What Fuels Boston Marathon Champion Meb Keflezighi?
We take a closer look at what the 38-year-old used for fuel before, during, and after his Boston victory.
We take a closer look at what the 38-year-old used for fuel before, during and after his Boston victory.
Meb Keflezighi’s victory in the 2014 Boston Marathon was inspiring on so many levels, and left Americans with a flurry of emotions.
It was a win fueled by hard work, perseverance, and in tribute to those lives lost in the bombings at the 2013 race. Keflezighi was the epitome of running “Boston Strong.”
“It was a magical and meaningful day for Americans, and I’m so honored and thrilled to have had that opportunity to come in first,” Keflezighi said. “I tried to take that metaphor and extrapolate, and I gave [Boston] Meb Strong.”
In the days after that race, he earned his right to extra helpings of dessert, “I’ve been eating a lot of sweets,” Keflezighi said about a week after the race. “I indulge myself with dessert and I have a very, very sweet tooth. I’ll probably keep this up for one more week and then I’ll be back to my strict diet.”
That strict diet. Marathon training demands an incredible amount of energy from the body, but at the same time racing weight is a key issue. Fuel is a matter of balance: a runner needs enough to perform at an optimum level without adding any extra weight to tow around for 26.2 miles.
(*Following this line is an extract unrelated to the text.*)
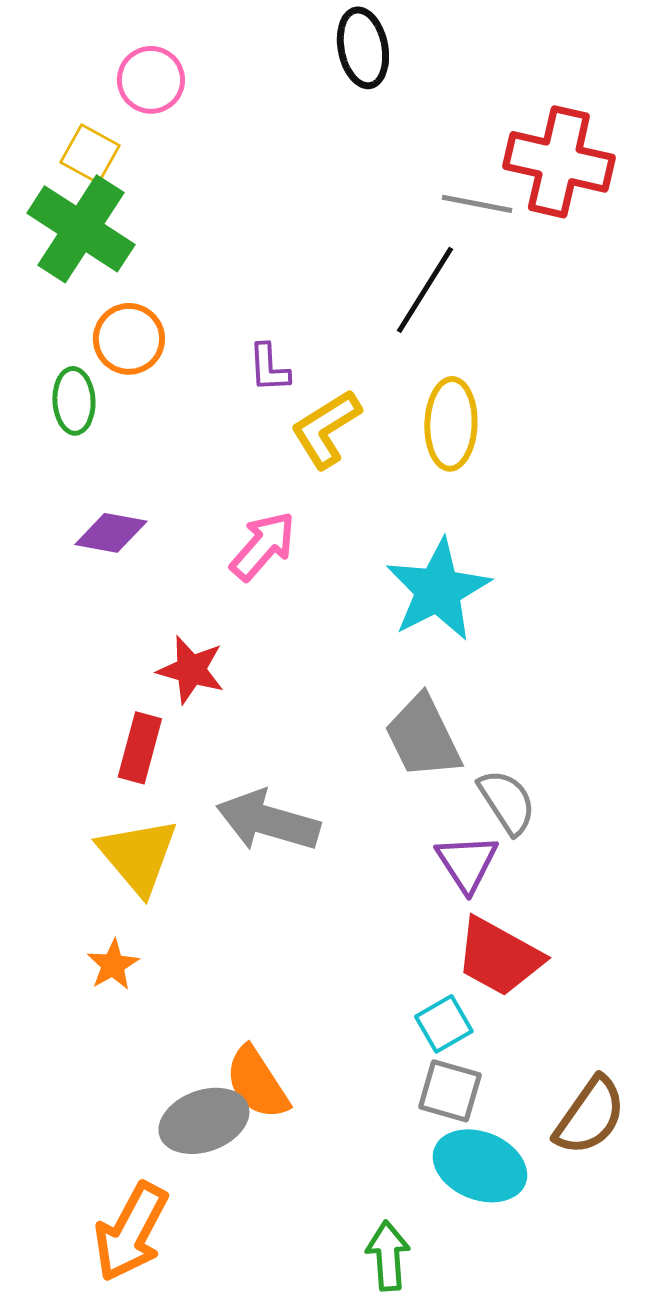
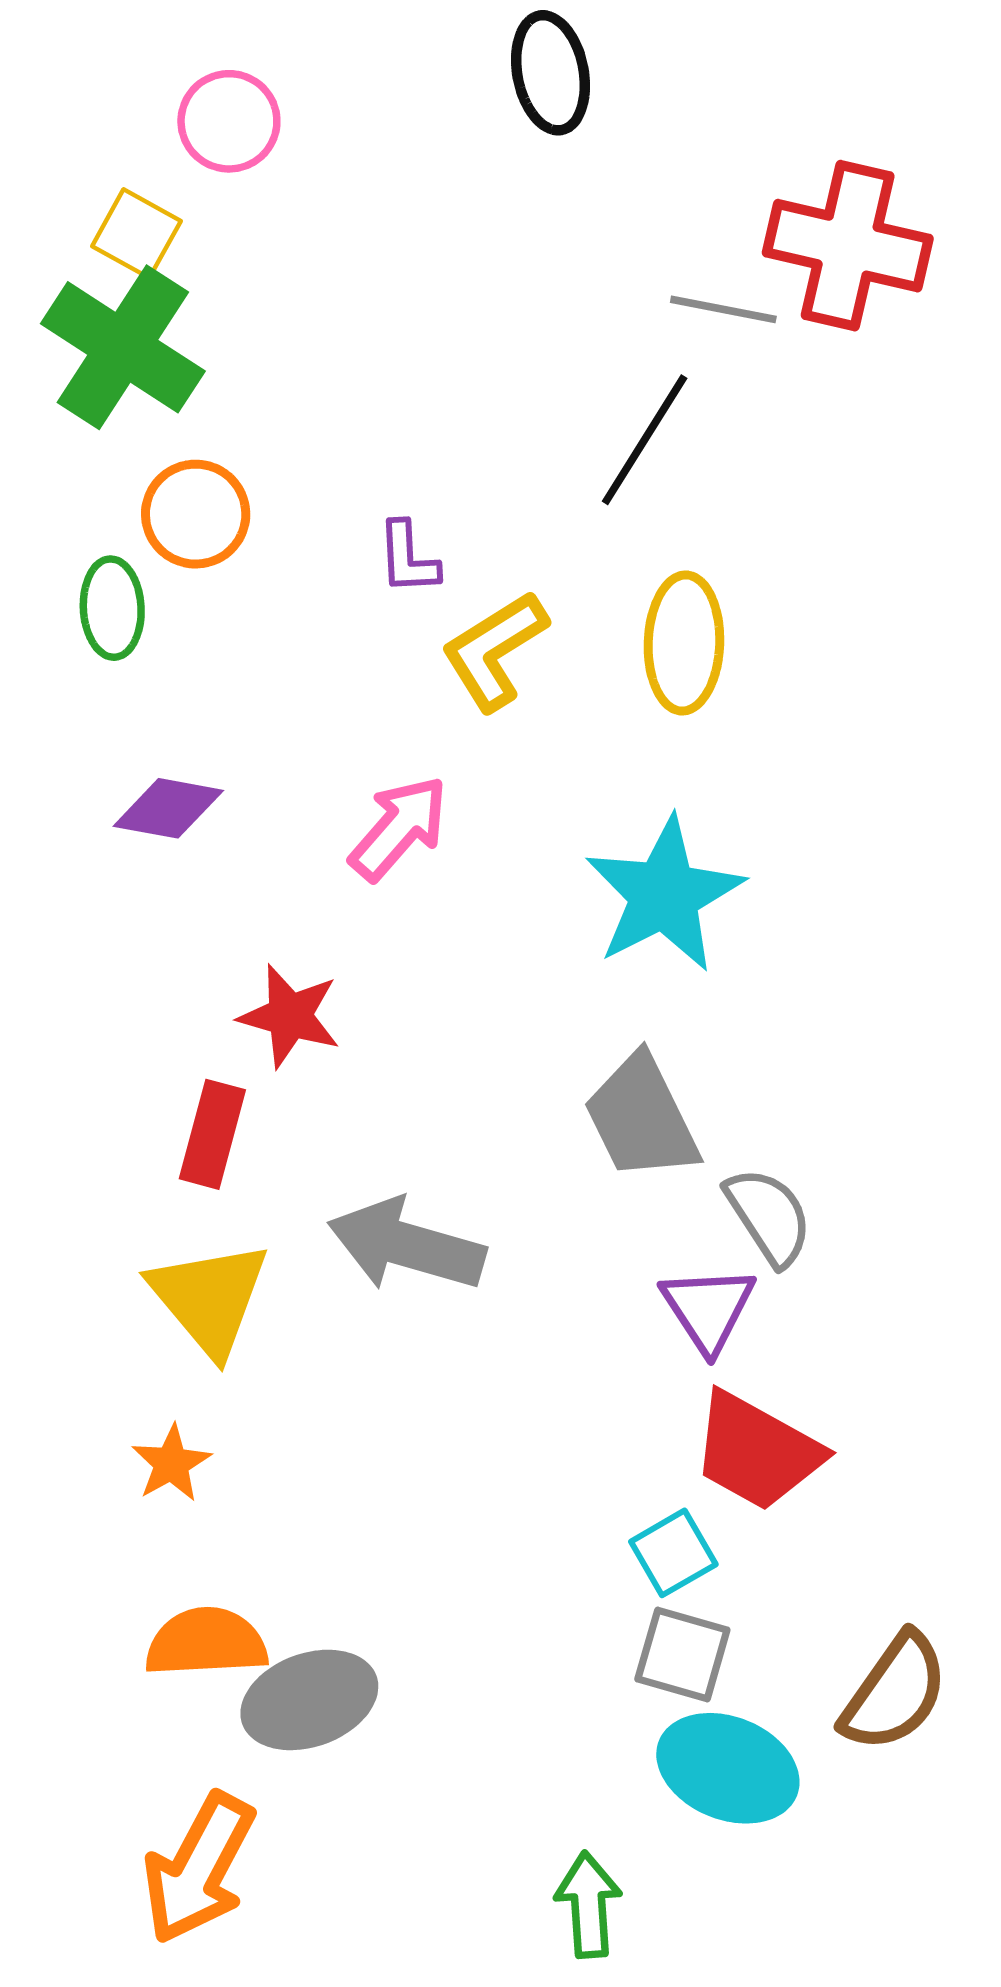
orange semicircle: (257, 1083) -> (206, 1642), moved, turned 120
For Keflezighi, food is fuel.
Fueling For Boston
Waking up early to ensure enough time to digest his breakfast, Keflezighi ate a couple slices of wheat bread topped with honey and almond butter, a couple bananas, and his Generation UCAN drink. For the 2 hours, 8 minutes during which he was running the race, Keflezighi relied on the same brand of drink for electrolytes and energy. Finding the right fueling strategy for a marathon is an integral part of training. Come race day, Keflezighi knows exactly what works.
A typical day of training for Keflezighi requires a drive to where he’ll be running. The length of transit and intensity of the workout will dictate how much he will eat for breakfast. He will, “start with toast or bagel, preferably wheat, and almond butter.” If he needs a little more he’ll add one egg.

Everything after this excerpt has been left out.